22 April 2022
Broad Street in St Helier will remain closed to motor traffic until a review into the expected long-term impact of its closure is completed.
Pedestrian priority was introduced in May 2020 to support physical distancing in King Street and at the Charing Cross intersection in the early stages of the pandemic. In the summer of 2021, a temporary Order was signed by the Infrastructure Minister, Deputy Kevin Lewis, to allow a further 12 months of closure following a proposition from St Helier Constable, Simon Crowcroft.
The current Traffic Order expires in June 2022 and, by law, cannot be further extended. The Minister has therefore now signed a new Traffic Order to continue to restrict traffic, but has asked the Broad Street Project Board to prepare a final recommendations report for consideration.

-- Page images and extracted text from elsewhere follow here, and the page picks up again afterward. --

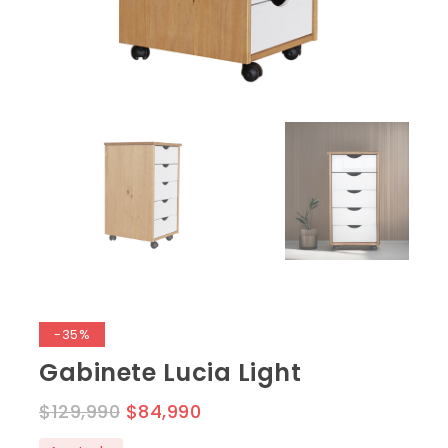
-35%
Gabinete Lucia Light
$
129,990
$
84,990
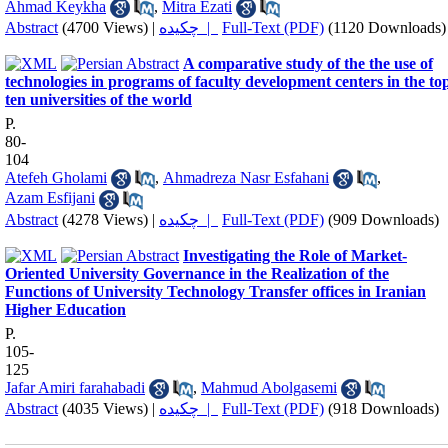
Ahmad Keykha
,
Mitra Ezati
Abstract
(4700 Views)
|
چکیده |
Full-Text (PDF)
(1120 Downloads)
A comparative study of the the use of
technologies in programs of faculty development centers in the to
ten universities of the world
P.
80-
104
Atefeh Gholami
,
Ahmadreza Nasr Esfahani
,
Azam Esfijani
Abstract
(4278 Views)
|
چکیده |
Full-Text (PDF)
(909 Downloads)
Investigating the Role of Market-
Oriented University Governance in the Realization of the
Functions of University Technology Transfer offices in Iranian
Higher Education
P.
105-
125
Jafar Amiri farahabadi
,
Mahmud Abolgasemi
Abstract
(4035 Views)
|
چکیده |
Full-Text (PDF)
(918 Downloads)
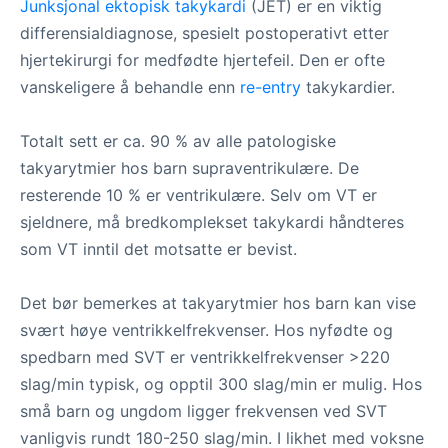
Junksjonal ektopisk takykardi
(JET) er en viktig
differensialdiagnose, spesielt postoperativt etter
hjertekirurgi for medfødte hjertefeil. Den er ofte
vanskeligere å behandle enn
re-entry
takykardier.
Totalt sett er ca. 90 % av alle patologiske
takyarytmier hos barn supraventrikulære. De
resterende 10 % er ventrikulære. Selv om VT er
sjeldnere, må bredkomplekset takykardi håndteres
som VT inntil det motsatte er bevist.
Det bør bemerkes at takyarytmier hos barn kan vise
svært høye ventrikkelfrekvenser. Hos nyfødte og
spedbarn med SVT er ventrikkelfrekvenser >220
slag/min typisk, og opptil 300 slag/min er mulig. Hos
små barn og ungdom ligger frekvensen ved SVT
vanligvis rundt 180-250 slag/min. I likhet med voksne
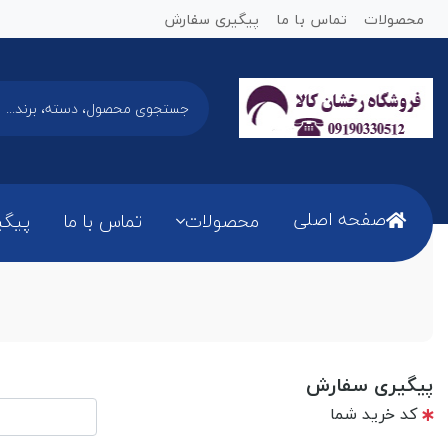
محصولات
تماس با ما
پیگیری سفارش
صفحه اصلی
محصولات
تماس با ما
پیگی
پیگیری سفارش
کد خرید شما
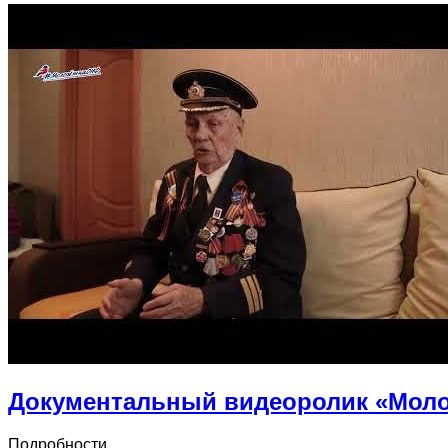
Документальный видеоролик «Моло
Подробности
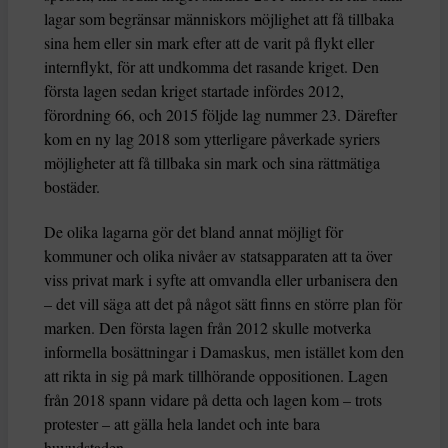
lagar som begränsar människors möjlighet att få tillbaka
sina hem eller sin mark efter att de varit på flykt eller
internflykt, för att undkomma det rasande kriget. Den
första lagen sedan kriget startade infördes 2012,
förordning 66, och 2015 följde lag nummer 23. Därefter
kom en ny lag 2018 som ytterligare påverkade syriers
möjligheter att få tillbaka sin mark och sina rättmätiga
bostäder.
De olika lagarna gör det bland annat möjligt för
kommuner och olika nivåer av statsapparaten att ta över
viss privat mark i syfte att omvandla eller urbanisera den
– det vill säga att det på något sätt finns en större plan för
marken. Den första lagen från 2012 skulle motverka
informella bosättningar i Damaskus, men istället kom den
att rikta in sig på mark tillhörande oppositionen. Lagen
från 2018 spann vidare på detta och lagen kom – trots
protester – att gälla hela landet och inte bara
huvudstaden.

Deputy Kevin Lewis said: “This allows a little more time for consultation to assess how the character of this area of town is changing and how it can be best used. In light of the development proposals put forward by Le Masurier, which, if approved, would see many more residents, visitors and shoppers using the Broad Street and Commercial Street area, it is right that we continue to take stock and consult with traders.
“The continuation of the closure is a decision that comes with the support of members of the Regeneration Steering Group, including the Constable of St Helier, and is as recommended by the Broad Street Project Board. This will allow further time for their evidence-based review to be completed.”
The Board, with representatives of the Parish, Chamber of Commerce and the Infrastructure, Housing and Environment department, released an Interim Report in December 2021.
Constable Simon Crowcroft added: “The Parish often receives requests for space in town for pop up events, markets, performances, displays and other activities, and Broad Street is the perfect home for many of them. We have seen, just a stone’s throw away, how the pedestrianisation of Charing Cross has created a wonderful, vibrant area for Islanders to use on their lunch breaks, almost as an unofficial town square, or simply as a safe cut through into the town centre.
“I’m supportive of this decision to keep Broad Street car and motorbike free, albeit it with the caveat of the completion of the review by the Broad Street Project Board, which includes representation from our Town Centre Manager.”